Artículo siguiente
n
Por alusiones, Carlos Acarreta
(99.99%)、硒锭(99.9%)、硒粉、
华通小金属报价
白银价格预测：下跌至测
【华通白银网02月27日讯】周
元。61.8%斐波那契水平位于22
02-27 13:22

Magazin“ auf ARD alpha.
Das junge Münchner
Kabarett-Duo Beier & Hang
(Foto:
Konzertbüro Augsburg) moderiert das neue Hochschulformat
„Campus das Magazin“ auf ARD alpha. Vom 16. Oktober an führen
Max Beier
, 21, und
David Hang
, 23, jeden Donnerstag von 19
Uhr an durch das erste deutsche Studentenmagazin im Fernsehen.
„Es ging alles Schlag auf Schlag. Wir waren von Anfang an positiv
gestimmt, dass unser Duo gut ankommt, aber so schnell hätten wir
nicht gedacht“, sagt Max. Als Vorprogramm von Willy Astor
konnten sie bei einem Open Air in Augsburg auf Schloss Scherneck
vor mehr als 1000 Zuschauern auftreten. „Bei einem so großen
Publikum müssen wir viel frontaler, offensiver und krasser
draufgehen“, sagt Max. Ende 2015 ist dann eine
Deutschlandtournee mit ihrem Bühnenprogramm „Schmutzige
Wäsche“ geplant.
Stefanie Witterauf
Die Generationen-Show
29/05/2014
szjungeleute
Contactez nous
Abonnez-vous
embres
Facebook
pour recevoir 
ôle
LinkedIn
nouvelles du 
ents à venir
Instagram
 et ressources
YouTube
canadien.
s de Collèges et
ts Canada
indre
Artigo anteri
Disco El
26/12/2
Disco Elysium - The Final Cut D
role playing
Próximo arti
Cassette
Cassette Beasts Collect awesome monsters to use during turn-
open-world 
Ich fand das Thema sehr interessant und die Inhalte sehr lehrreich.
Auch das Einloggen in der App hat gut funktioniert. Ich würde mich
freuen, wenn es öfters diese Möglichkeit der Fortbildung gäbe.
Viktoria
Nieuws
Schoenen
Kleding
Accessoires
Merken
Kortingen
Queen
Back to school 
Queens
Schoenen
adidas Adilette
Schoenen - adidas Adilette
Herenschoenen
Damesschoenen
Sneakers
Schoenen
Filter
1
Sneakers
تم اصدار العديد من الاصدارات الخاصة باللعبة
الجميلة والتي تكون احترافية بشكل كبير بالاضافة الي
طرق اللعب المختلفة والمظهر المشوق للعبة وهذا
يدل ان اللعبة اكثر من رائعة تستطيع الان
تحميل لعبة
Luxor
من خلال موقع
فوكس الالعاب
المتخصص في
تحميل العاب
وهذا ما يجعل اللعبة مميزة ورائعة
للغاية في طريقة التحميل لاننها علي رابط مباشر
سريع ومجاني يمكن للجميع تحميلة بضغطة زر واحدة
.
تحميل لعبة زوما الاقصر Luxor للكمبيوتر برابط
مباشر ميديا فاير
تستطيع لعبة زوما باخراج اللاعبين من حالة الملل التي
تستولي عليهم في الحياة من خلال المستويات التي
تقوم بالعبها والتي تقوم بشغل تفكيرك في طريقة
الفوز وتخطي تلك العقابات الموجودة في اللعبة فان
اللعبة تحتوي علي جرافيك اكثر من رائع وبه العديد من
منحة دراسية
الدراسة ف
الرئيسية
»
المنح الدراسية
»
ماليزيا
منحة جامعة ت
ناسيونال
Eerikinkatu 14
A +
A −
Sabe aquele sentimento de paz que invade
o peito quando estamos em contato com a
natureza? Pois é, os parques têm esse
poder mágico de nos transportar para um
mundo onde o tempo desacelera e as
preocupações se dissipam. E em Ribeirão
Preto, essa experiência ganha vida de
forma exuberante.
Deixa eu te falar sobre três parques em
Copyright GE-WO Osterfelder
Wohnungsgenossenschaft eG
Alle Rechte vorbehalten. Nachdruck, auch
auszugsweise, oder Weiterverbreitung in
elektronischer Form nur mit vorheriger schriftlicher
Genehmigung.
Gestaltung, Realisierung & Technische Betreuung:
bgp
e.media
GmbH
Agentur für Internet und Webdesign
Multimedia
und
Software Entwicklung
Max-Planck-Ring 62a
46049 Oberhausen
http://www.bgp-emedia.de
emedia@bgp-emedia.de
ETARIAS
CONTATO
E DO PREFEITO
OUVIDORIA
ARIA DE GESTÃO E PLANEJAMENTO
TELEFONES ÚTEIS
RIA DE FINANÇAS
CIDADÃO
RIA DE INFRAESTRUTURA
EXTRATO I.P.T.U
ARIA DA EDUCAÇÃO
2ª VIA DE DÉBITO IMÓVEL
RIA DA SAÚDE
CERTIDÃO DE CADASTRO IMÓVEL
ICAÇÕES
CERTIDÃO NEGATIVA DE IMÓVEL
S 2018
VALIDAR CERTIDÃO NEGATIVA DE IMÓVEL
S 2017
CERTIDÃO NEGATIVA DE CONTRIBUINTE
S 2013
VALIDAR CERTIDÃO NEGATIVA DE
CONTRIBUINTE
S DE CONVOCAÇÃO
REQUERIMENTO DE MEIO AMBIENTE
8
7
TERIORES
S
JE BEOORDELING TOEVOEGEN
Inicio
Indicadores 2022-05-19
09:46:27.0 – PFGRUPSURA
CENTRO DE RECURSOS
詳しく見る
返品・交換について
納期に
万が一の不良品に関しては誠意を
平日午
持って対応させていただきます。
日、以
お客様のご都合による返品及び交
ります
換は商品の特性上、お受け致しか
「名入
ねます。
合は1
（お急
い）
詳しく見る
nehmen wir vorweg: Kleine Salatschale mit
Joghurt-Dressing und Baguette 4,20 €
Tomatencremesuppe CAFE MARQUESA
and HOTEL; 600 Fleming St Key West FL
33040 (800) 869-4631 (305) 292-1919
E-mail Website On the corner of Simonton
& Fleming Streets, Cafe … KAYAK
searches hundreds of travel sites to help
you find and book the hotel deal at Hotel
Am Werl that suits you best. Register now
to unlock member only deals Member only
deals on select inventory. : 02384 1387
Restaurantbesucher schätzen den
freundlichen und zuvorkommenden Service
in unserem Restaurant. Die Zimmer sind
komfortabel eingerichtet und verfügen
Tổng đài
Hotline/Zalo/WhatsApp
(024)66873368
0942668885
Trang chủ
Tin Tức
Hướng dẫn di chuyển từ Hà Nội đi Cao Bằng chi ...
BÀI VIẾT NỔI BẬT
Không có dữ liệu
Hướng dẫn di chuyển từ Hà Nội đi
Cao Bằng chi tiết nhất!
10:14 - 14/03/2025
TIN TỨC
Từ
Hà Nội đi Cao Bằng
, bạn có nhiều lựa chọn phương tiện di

· · · · ·

Instructions for the task: Transcribe all of the entries without altering anything.

Task result:
Artículo siguiente
n
Por alusiones, Carlos Acarreta
(99.99%)、硒锭(99.9%)、硒粉、
华通小金属报价
白银价格预测：下跌至测
【华通白银网02月27日讯】周
元。61.8%斐波那契水平位于22
02-27 13:22

Magazin“ auf ARD alpha.
Das junge Münchner
Kabarett-Duo Beier & Hang
(Foto:
Konzertbüro Augsburg) moderiert das neue Hochschulformat
„Campus das Magazin“ auf ARD alpha. Vom 16. Oktober an führen
Max Beier
, 21, und
David Hang
, 23, jeden Donnerstag von 19
Uhr an durch das erste deutsche Studentenmagazin im Fernsehen.
„Es ging alles Schlag auf Schlag. Wir waren von Anfang an positiv
gestimmt, dass unser Duo gut ankommt, aber so schnell hätten wir
nicht gedacht“, sagt Max. Als Vorprogramm von Willy Astor
konnten sie bei einem Open Air in Augsburg auf Schloss Scherneck
vor mehr als 1000 Zuschauern auftreten. „Bei einem so großen
Publikum müssen wir viel frontaler, offensiver und krasser
draufgehen“, sagt Max. Ende 2015 ist dann eine
Deutschlandtournee mit ihrem Bühnenprogramm „Schmutzige
Wäsche“ geplant.
Stefanie Witterauf
Die Generationen-Show
29/05/2014
szjungeleute
Contactez nous
Abonnez-vous
embres
Facebook
pour recevoir 
ôle
LinkedIn
nouvelles du 
ents à venir
Instagram
 et ressources
YouTube
canadien.
s de Collèges et
ts Canada
indre
Artigo anteri
Disco El
26/12/2
Disco Elysium - The Final Cut D
role playing
Próximo arti
Cassette
Cassette Beasts Collect awesome monsters to use during turn-
open-world 
Ich fand das Thema sehr interessant und die Inhalte sehr lehrreich.
Auch das Einloggen in der App hat gut funktioniert. Ich würde mich
freuen, wenn es öfters diese Möglichkeit der Fortbildung gäbe.
Viktoria
Nieuws
Schoenen
Kleding
Accessoires
Merken
Kortingen
Queen
Back to school 
Queens
Schoenen
adidas Adilette
Schoenen - adidas Adilette
Herenschoenen
Damesschoenen
Sneakers
Schoenen
Filter
1
Sneakers
تم اصدار العديد من الاصدارات الخاصة باللعبة
الجميلة والتي تكون احترافية بشكل كبير بالاضافة الي
طرق اللعب المختلفة والمظهر المشوق للعبة وهذا
يدل ان اللعبة اكثر من رائعة تستطيع الان
تحميل لعبة
Luxor
من خلال موقع
فوكس الالعاب
المتخصص في
تحميل العاب
وهذا ما يجعل اللعبة مميزة ورائعة
للغاية في طريقة التحميل لاننها علي رابط مباشر
سريع ومجاني يمكن للجميع تحميلة بضغطة زر واحدة
.
تحميل لعبة زوما الاقصر Luxor للكمبيوتر برابط
مباشر ميديا فاير
تستطيع لعبة زوما باخراج اللاعبين من حالة الملل التي
تستولي عليهم في الحياة من خلال المستويات التي
تقوم بالعبها والتي تقوم بشغل تفكيرك في طريقة
الفوز وتخطي تلك العقابات الموجودة في اللعبة فان
اللعبة تحتوي علي جرافيك اكثر من رائع وبه العديد من
منحة دراسية
الدراسة ف
الرئيسية
»
المنح الدراسية
»
ماليزيا
منحة جامعة ت
ناسيونال
Eerikinkatu 14
A +
A −
Sabe aquele sentimento de paz que invade
o peito quando estamos em contato com a
natureza? Pois é, os parques têm esse
poder mágico de nos transportar para um
mundo onde o tempo desacelera e as
preocupações se dissipam. E em Ribeirão
Preto, essa experiência ganha vida de
forma exuberante.
Deixa eu te falar sobre três parques em
Copyright GE-WO Osterfelder
Wohnungsgenossenschaft eG
Alle Rechte vorbehalten. Nachdruck, auch
auszugsweise, oder Weiterverbreitung in
elektronischer Form nur mit vorheriger schriftlicher
Genehmigung.
Gestaltung, Realisierung & Technische Betreuung:
bgp
e.media
GmbH
Agentur für Internet und Webdesign
Multimedia
und
Software Entwicklung
Max-Planck-Ring 62a
46049 Oberhausen
http://www.bgp-emedia.de
emedia@bgp-emedia.de
ETARIAS
CONTATO
E DO PREFEITO
OUVIDORIA
ARIA DE GESTÃO E PLANEJAMENTO
TELEFONES ÚTEIS
RIA DE FINANÇAS
CIDADÃO
RIA DE INFRAESTRUTURA
EXTRATO I.P.T.U
ARIA DA EDUCAÇÃO
2ª VIA DE DÉBITO IMÓVEL
RIA DA SAÚDE
CERTIDÃO DE CADASTRO IMÓVEL
ICAÇÕES
CERTIDÃO NEGATIVA DE IMÓVEL
S 2018
VALIDAR CERTIDÃO NEGATIVA DE IMÓVEL
S 2017
CERTIDÃO NEGATIVA DE CONTRIBUINTE
S 2013
VALIDAR CERTIDÃO NEGATIVA DE
CONTRIBUINTE
S DE CONVOCAÇÃO
REQUERIMENTO DE MEIO AMBIENTE
8
7
TERIORES
S
JE BEOORDELING TOEVOEGEN
Inicio
Indicadores 2022-05-19
09:46:27.0 – PFGRUPSURA
CENTRO DE RECURSOS
詳しく見る
返品・交換について
納期に
万が一の不良品に関しては誠意を
平日午
持って対応させていただきます。
日、以
お客様のご都合による返品及び交
ります
換は商品の特性上、お受け致しか
「名入
ねます。
合は1
（お急
い）
詳しく見る
nehmen wir vorweg: Kleine Salatschale mit
Joghurt-Dressing und Baguette 4,20 €
Tomatencremesuppe CAFE MARQUESA
and HOTEL; 600 Fleming St Key West FL
33040 (800) 869-4631 (305) 292-1919
E-mail Website On the corner of Simonton
& Fleming Streets, Cafe … KAYAK
searches hundreds of travel sites to help
you find and book the hotel deal at Hotel
Am Werl that suits you best. Register now
to unlock member only deals Member only
deals on select inventory. : 02384 1387
Restaurantbesucher schätzen den
freundlichen und zuvorkommenden Service
in unserem Restaurant. Die Zimmer sind
komfortabel eingerichtet und verfügen
Tổng đài
Hotline/Zalo/WhatsApp
(024)66873368
0942668885
Trang chủ
Tin Tức
Hướng dẫn di chuyển từ Hà Nội đi Cao Bằng chi ...
BÀI VIẾT NỔI BẬT
Không có dữ liệu
Hướng dẫn di chuyển từ Hà Nội đi
Cao Bằng chi tiết nhất!
10:14 - 14/03/2025
TIN TỨC
Từ
Hà Nội đi Cao Bằng
, bạn có nhiều lựa chọn phương tiện di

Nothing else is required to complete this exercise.